Apagó el motor y bajo del carro, sólo para rodearlo y alcanzar la puerta de Aimé, dónde se detuvo para despertarle y sujetarla con fuerza, en el momento en que presa del sueño y el alcohol, ella trastabilló y estuvo a punto de irse de bruces contra el suelo.
— Tranquila, bonita, todavía no debes tocar suelo — sonrió el japonés y le ayudó a andar hasta que estuvieron frente a su puerta.
Parecía a decidida a abrir si su apoyo, pero sus intentos fracasaron y no tuvo de otra más que entregar la llave al moreno y dejaron instarla en la cerradura. Podría haberla dejado segura en su cama, no obstante, ella se interpuso entre la entrada y él y antes de preguntar a qué se debía, la escuchó preguntar:
— ¿Por qué te has enfurecido tanto? ¿Por qué pareces incapaz de mirar a nadie cuando estás conmigo? —
— ¿Habrías preferido que no lo golpeara, que me pasara la noche mirando a las chicas como si no fuera consciente de la mujer junto a mí? — repuso. Aimé compuso un puchero y tuvo que apoyarse contra el marco de la puerta, cuando un nuevo mareo amenazó con desequilibrarla.
— No, sólo… quiero saber por qué —
— Me gustas — sonrió él, sin saber de dónde había sacado el valor para decir aquellas cosas. No importaba, viendo la sonrisa de Aimé y la forma en que sus ojos brillaban, Kojiro se dijo que no importaba mucho sentirse expuesto al admitir aquello.
— Tú también me gustas, no lo digo porque esté un poco ebria… Me gustas, tigre — le devolvió ella, los ojos brillando por la emoción y la sonrisa más hermosa que nunca le había regalado.
En ese momento, Kojiro pensó que nunca antes se había sentido tan feliz… y divertido, no cabía duda, que Aimé era una mujer encantadora, adorable cuando huía de dos guardias iracundos y se refugiaba en su abrazo, frágil cuando la cabeza se le iba en medio de un atentado, graciosa mientras se sostenía contra el marco de una puerta, diciendo cosas como que el tigre japonés le gustaba.
— ¿D-Desde cuándo te gusto? — preguntó ella.

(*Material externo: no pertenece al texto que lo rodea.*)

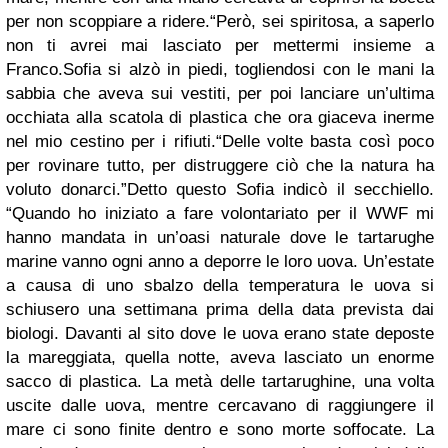
per non scoppiare a ridere.“Però, sei spiritosa, a saperlo
non ti avrei mai lasciato per mettermi insieme a
Franco.Sofia si alzò in piedi, togliendosi con le mani la
sabbia che aveva sui vestiti, per poi lanciare un’ultima
occhiata alla scatola di plastica che ora giaceva inerme
nel mio cestino per i rifiuti.“Delle volte basta così poco
per rovinare tutto, per distruggere ciò che la natura ha
voluto donarci.”Detto questo Sofia indicò il secchiello.
“Quando ho iniziato a fare volontariato per il WWF mi
hanno mandata in un’oasi naturale dove le tartarughe
marine vanno ogni anno a deporre le loro uova. Un’estate
a causa di uno sbalzo della temperatura le uova si
schiusero una settimana prima della data prevista dai
biologi. Davanti al sito dove le uova erano state deposte
la mareggiata, quella notte, aveva lasciato un enorme
sacco di plastica. La metà delle tartarughine, una volta
uscite dalle uova, mentre cercavano di raggiungere il
mare ci sono finite dentro e sono morte soffocate. La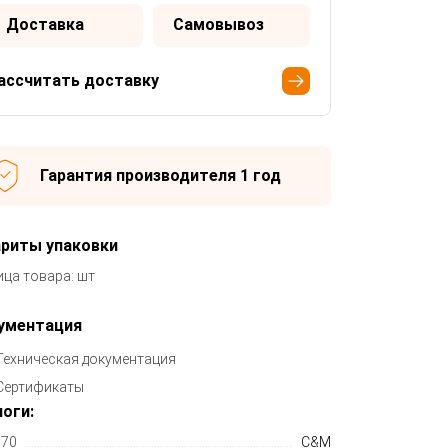
Доставка
Самовывоз
ассчитать доставку
Гарантия производителя 1 год
ариты упаковки
ица товара: шт
ументация
Техническая документация
Сертификаты
оги:
70
C&M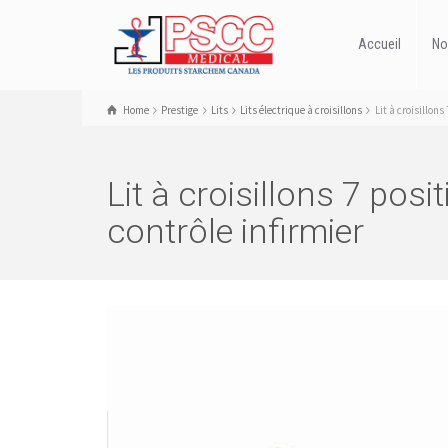
Accueil
No
Home
Prestige
Lits
Lits électrique à croisillons
Lit à croisillon
Lit à croisillons 7 po
contrôle infirmier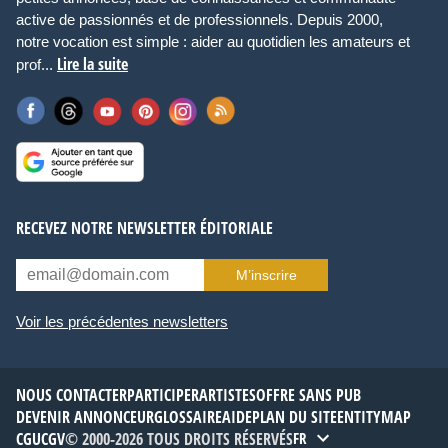
active de passionnés et de professionnels. Depuis 2000,
notre vocation est simple : aider au quotidien les amateurs et
Lire la suite
prof...
RECEVEZ NOTRE NEWSLETTER ÉDITORIALE
M’inscrire
Voir les précédentes newsletters
NOUS CONTACTER
PARTICIPER
ARTISTES
OFFRE SANS PUB
DEVENIR ANNONCEUR
GLOSSAIRE
AIDE
PLAN DU SITE
ENTITYMAP
CGU
CGV
© 2000-2026 TOUS DROITS RÉSERVÉS
FR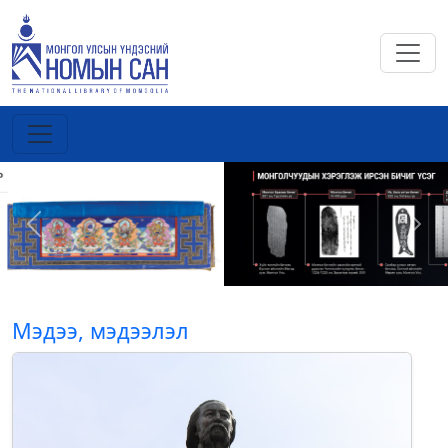
Previous
Next
Мэдээ, мэдээлэл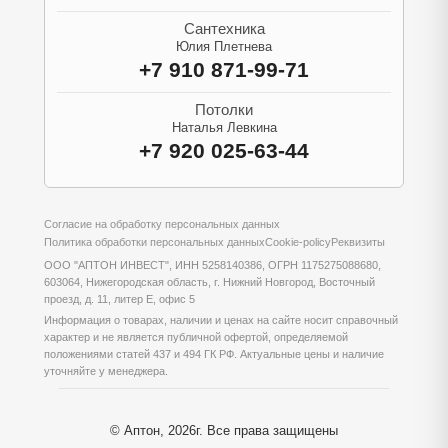
Сантехника
Юлия Плетнева
+7 910 871-99-71
Потолки
Наталья Левкина
+7 920 025-63-44
Согласие на обработку персональных данных
Политика обработки персональных данных
Cookie-policy
Реквизиты
ООО "АПТОН ИНВЕСТ", ИНН 5258140386, ОГРН 1175275088680,
603064, Нижегородская область, г. Нижний Новгород, Восточный
проезд, д. 11, литер Е, офис 5
Информация о товарах, наличии и ценах на сайте носит справочный
характер и не является публичной офертой, определяемой
положениями статей 437 и 494 ГК РФ. Актуальные цены и наличие
уточняйте у менеджера.
© Аптон, 2026г. Все права защищены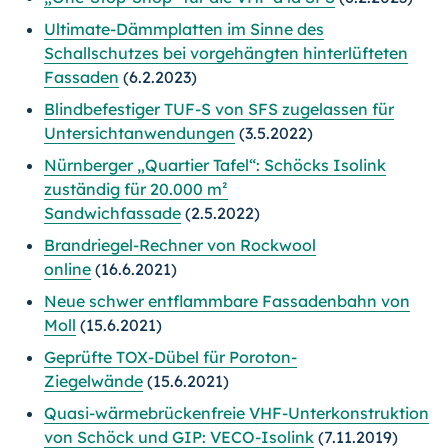
Ultimate-Dämmplatten im Sinne des
Schallschutzes bei vorgehängten hinterlüfteten
Fassaden
(6.2.2023)
Blindbefestiger TUF-S von SFS zugelassen für
Untersichtanwendungen
(3.5.2022)
Nürnberger „Quartier Tafel“: Schöcks Isolink
zuständig für 20.000 m²
Sandwichfassade
(2.5.2022)
Brandriegel-Rechner von Rockwool
online
(16.6.2021)
Neue schwer entflammbare Fassadenbahn von
Moll
(15.6.2021)
Geprüfte TOX-Dübel für Poroton-
Ziegelwände
(15.6.2021)
Quasi-wärmebrückenfreie VHF-Unterkonstruktion
von Schöck und GIP: VECO-Isolink
(7.11.2019)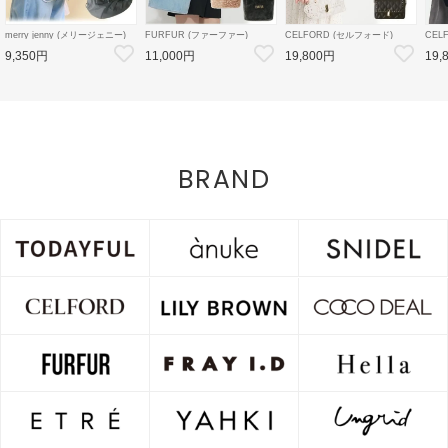
merry jenny (メリージェニー)
FURFUR (ファーファー)
CELFORD (セルフォード)
CEL
ribbonワンショルダーバッグ 26
エコファートートバッグ 26秋冬
【リュタン】ビジュースタッズ
デタ
9,350円
11,000円
19,800円
19,
春夏4【2825419005】ハンド・
予約【RWGB264506】トート
ミニショルダー 26秋冬予約
ン 2
ショルダーバッグ
バッグ 入荷予定 : 9月下旬～
【CWGB264549】ハンド・シ
【CW
ョルダーバッグ 入荷予定 : 8月
ン 入
中旬～
BRAND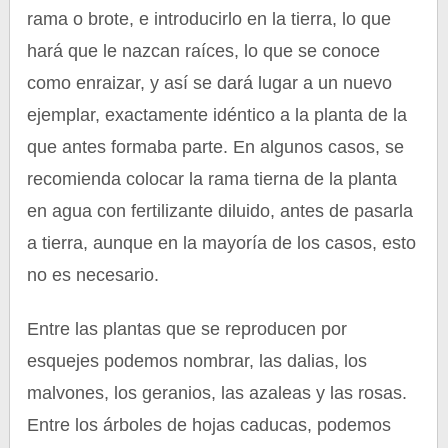
rama o brote, e introducirlo en la tierra, lo que
hará que le nazcan raíces, lo que se conoce
como enraizar, y así se dará lugar a un nuevo
ejemplar, exactamente idéntico a la planta de la
que antes formaba parte. En algunos casos, se
recomienda colocar la rama tierna de la planta
en agua con fertilizante diluido, antes de pasarla
a tierra, aunque en la mayoría de los casos, esto
no es necesario.
Entre las plantas que se reproducen por
esquejes podemos nombrar, las dalias, los
malvones, los geranios, las azaleas y las rosas.
Entre los árboles de hojas caducas, podemos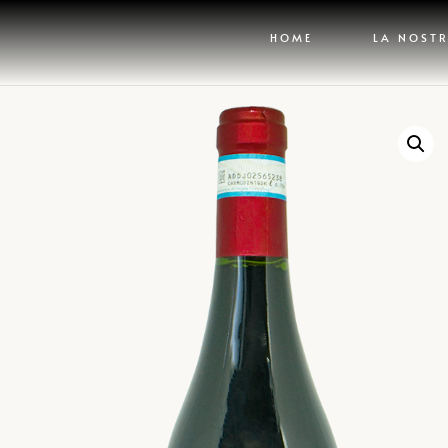
HOME
LA NOSTR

— Todavía no lo sé, pero estoy bastante seguro que ocurrió cuando te plantaste junto a mi auto, acusándome de ocultar algo y pidiendo que te concediera una entrevista — respondió y la vio reír como tonta al escucharle. Hubo una pausa y entonces, ella susurró:
— Estoy algo ebria, así que disculpa si me excedo —
Acto seguido, se lanzó sobre él, tirando con ambas manos del cuello de su camisa y acercando sus rostros hasta que los labios se encontraron y el sabor del licor que ambos habían consumido se combinó. Por una fracción de segundo, Hyuga intentó detenerse, no deseando que a la mañana siguiente, Aimé fuera por ahí creyendo que había intentado aprovecharse de su estado de embriaguez. La cabeza le dolió en el momento en que su corazón le recordó que besarla era justo lo que había deseado desde el instante en que la vio, en ese mismo sitio, varias horas atrás.
Se entregó entonces a besarla, rodeo su cintura con una mano para sujetarla tan cerca y tan fuerte que no pudiera trastabillar con sus propios pies y enredó la zurda entre las largas hebras de su cabello castaño. Disfrutó la caricia como no creía haber hecho nunca antes y se había quedado sin aliento, cuando ella se apartó, todavía aferrando su ropa con ambas manos y la mirada confundida.
— Debo irme, tienes que descansar — susurró Kojiro.
— ¿Hablaremos de esto mañana? —
— Lo prometo, ahora ve a dormir — sonrió y la besó en la frente, antes de soltarla, verla entrar en su hogar y escuchar la puerta cerrarse tras ella. Se sentía feliz y Kojiro Hyuga feliz, ilusionado y sintiendo el corazón bombeando a todo lo que daba por una mujer… era algo que no sucedía a menudo, pero que parecía realmente bueno.